(Aim of the exercise) What you return must be the exact lines of the material below, from the first through the one that has "Submit a request (270, 1751)", with no pictures and, please, nothing else.

________________

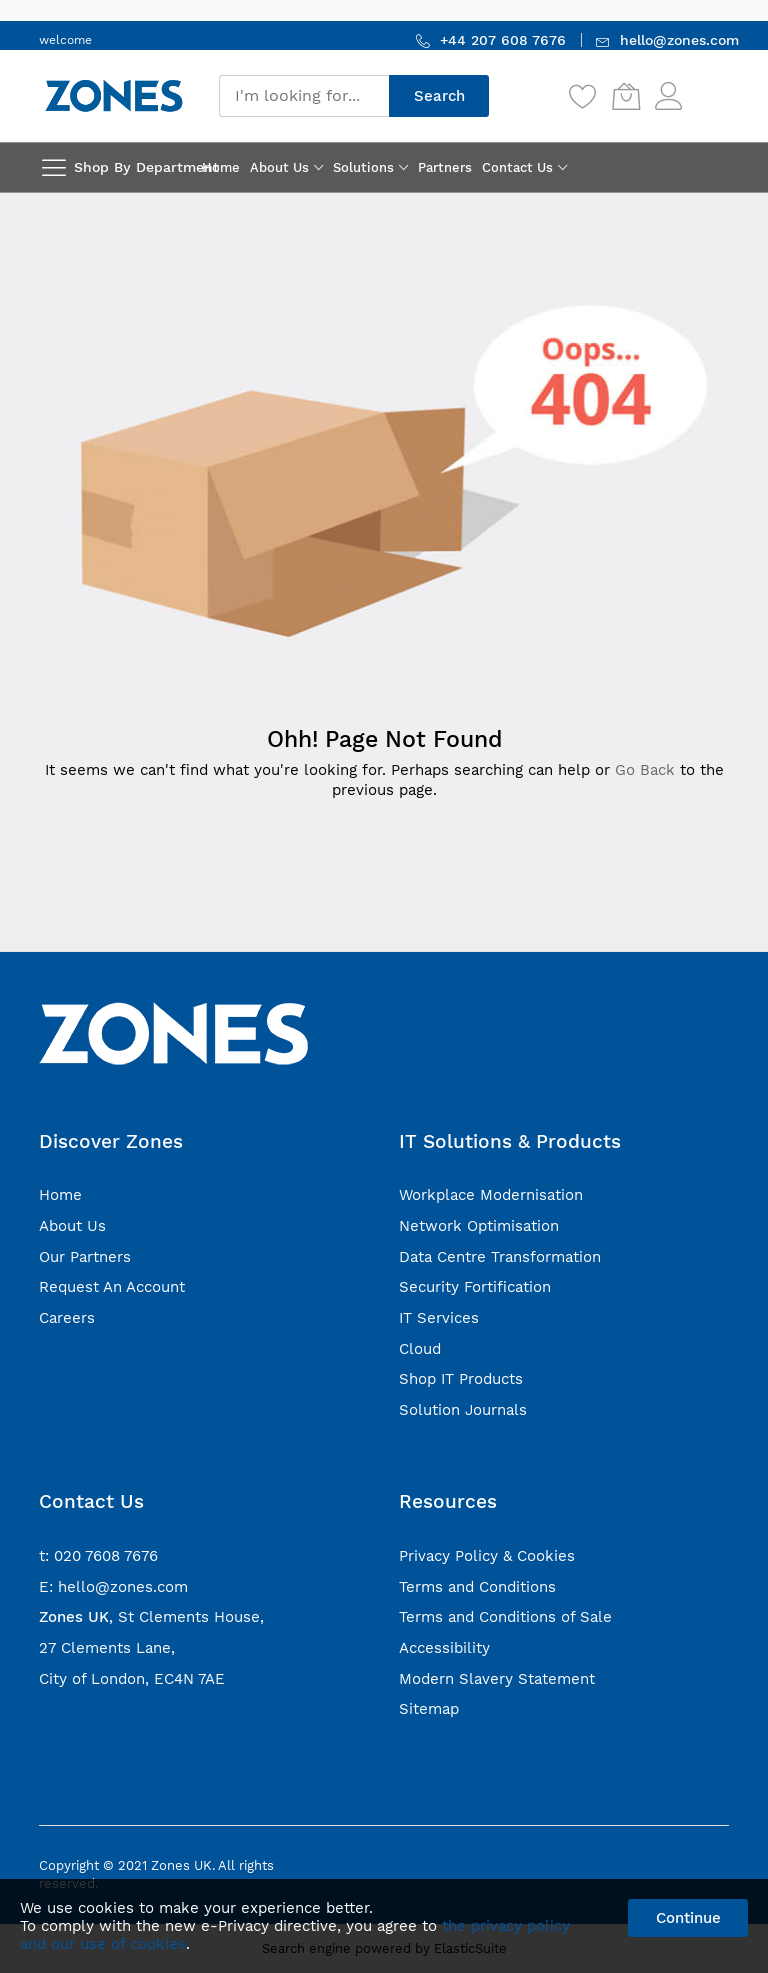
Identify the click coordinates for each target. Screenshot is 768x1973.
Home (60, 1195)
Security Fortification (475, 1287)
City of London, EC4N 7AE (132, 1679)
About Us (72, 1226)
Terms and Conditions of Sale (505, 1617)
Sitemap (429, 1709)
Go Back (645, 770)
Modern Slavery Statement (497, 1679)
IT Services (439, 1318)
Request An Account (112, 1287)
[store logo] (114, 95)
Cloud (420, 1349)
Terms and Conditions (477, 1587)
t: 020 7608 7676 (98, 1556)
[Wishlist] (583, 96)
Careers (67, 1318)
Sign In (708, 86)
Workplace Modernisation (491, 1195)
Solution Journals (463, 1410)
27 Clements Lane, (107, 1648)
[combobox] (304, 96)
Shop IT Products (461, 1379)
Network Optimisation (479, 1226)
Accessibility (444, 1648)
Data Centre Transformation (500, 1257)
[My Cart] (626, 96)
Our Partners (85, 1257)
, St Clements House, (151, 1617)
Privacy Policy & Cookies (487, 1556)
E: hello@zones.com (113, 1587)
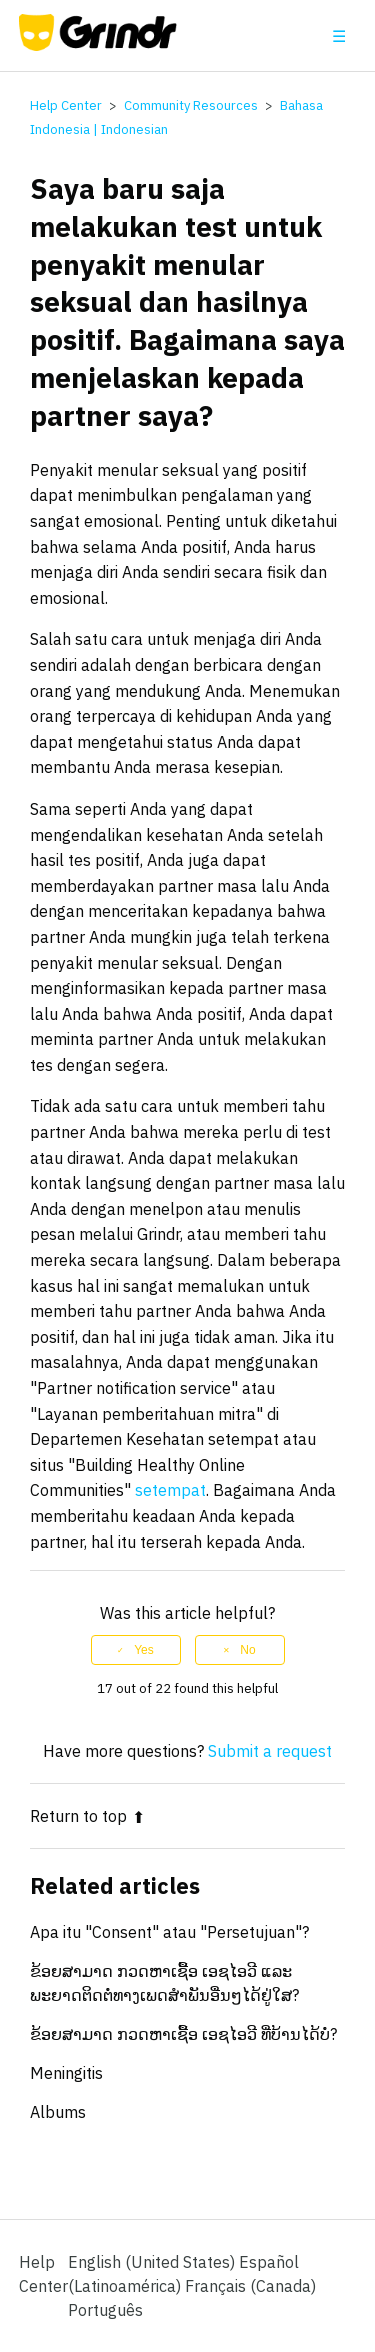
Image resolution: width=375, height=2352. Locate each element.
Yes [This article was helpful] (144, 1650)
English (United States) (153, 2262)
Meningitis (66, 2073)
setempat (170, 1490)
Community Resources (191, 105)
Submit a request (270, 1751)
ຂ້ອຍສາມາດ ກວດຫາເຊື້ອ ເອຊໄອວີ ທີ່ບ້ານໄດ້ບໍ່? (183, 2034)
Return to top (87, 1816)
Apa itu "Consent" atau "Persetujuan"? (169, 1932)
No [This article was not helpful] (247, 1650)
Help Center (66, 105)
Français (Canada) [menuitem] (250, 2286)
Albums (58, 2112)
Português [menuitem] (105, 2310)
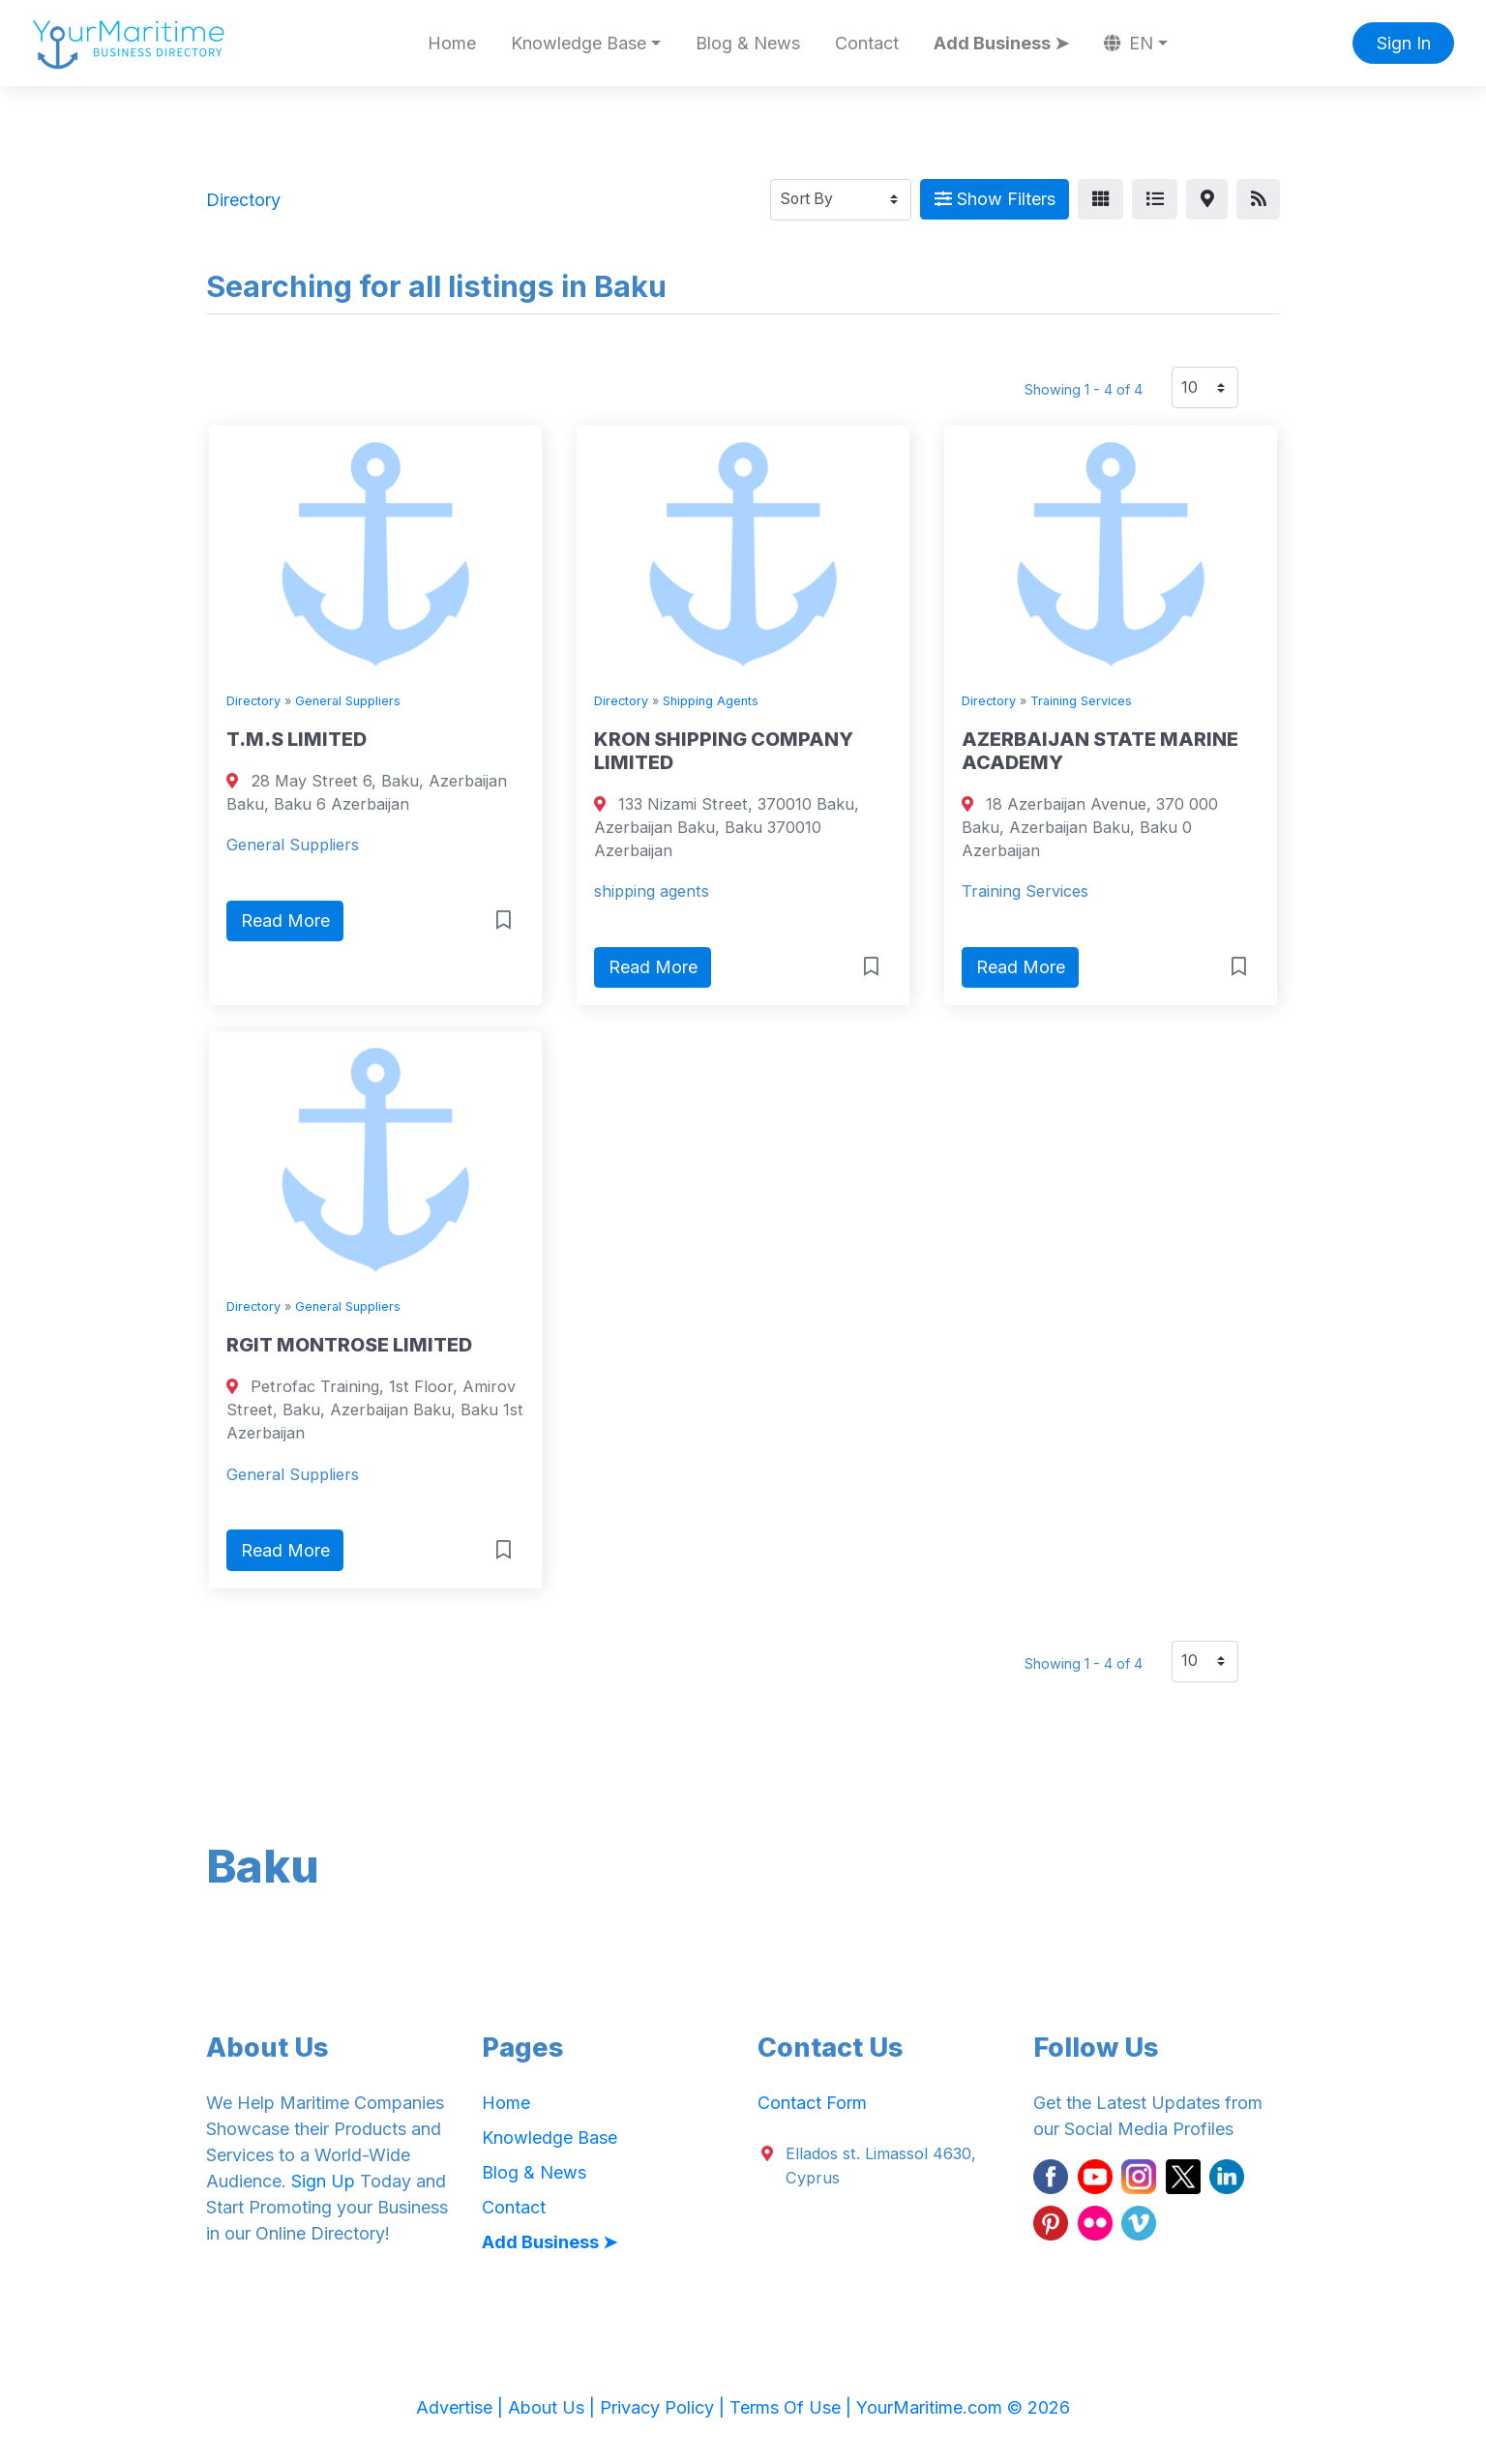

________________

(Final answer)
Identify the click coordinates for each target. Screenshot is 768x1973.
Home (60, 1195)
Security Fortification (475, 1287)
City of London, EC4N 7AE (132, 1679)
About Us (72, 1226)
Terms and Conditions of Sale (505, 1617)
Sitemap (429, 1709)
Go Back (645, 770)
Modern Slavery Statement (497, 1679)
IT Services (439, 1318)
Request An Account (112, 1287)
[store logo] (114, 95)
Cloud (420, 1349)
Terms and Conditions (477, 1587)
t: 020 7608 7676 (98, 1556)
[Wishlist] (583, 96)
Careers (67, 1318)
Sign In (708, 86)
Workplace Modernisation (491, 1195)
Solution Journals (463, 1410)
27 Clements Lane, (107, 1648)
[combobox] (304, 96)
Shop IT Products (461, 1379)
Network Optimisation (479, 1226)
Accessibility (444, 1648)
Data Centre Transformation (500, 1257)
[My Cart] (626, 96)
Our Partners (85, 1257)
, St Clements House, (151, 1617)
Privacy Policy & Cookies (487, 1556)
E: hello@zones.com (113, 1587)
Image resolution: width=375, height=2352. Locate each element.
Yes [This article was helpful] (144, 1650)
English (United States) (153, 2262)
Meningitis (66, 2073)
setempat (170, 1490)
Community Resources (191, 105)
Submit a request (270, 1751)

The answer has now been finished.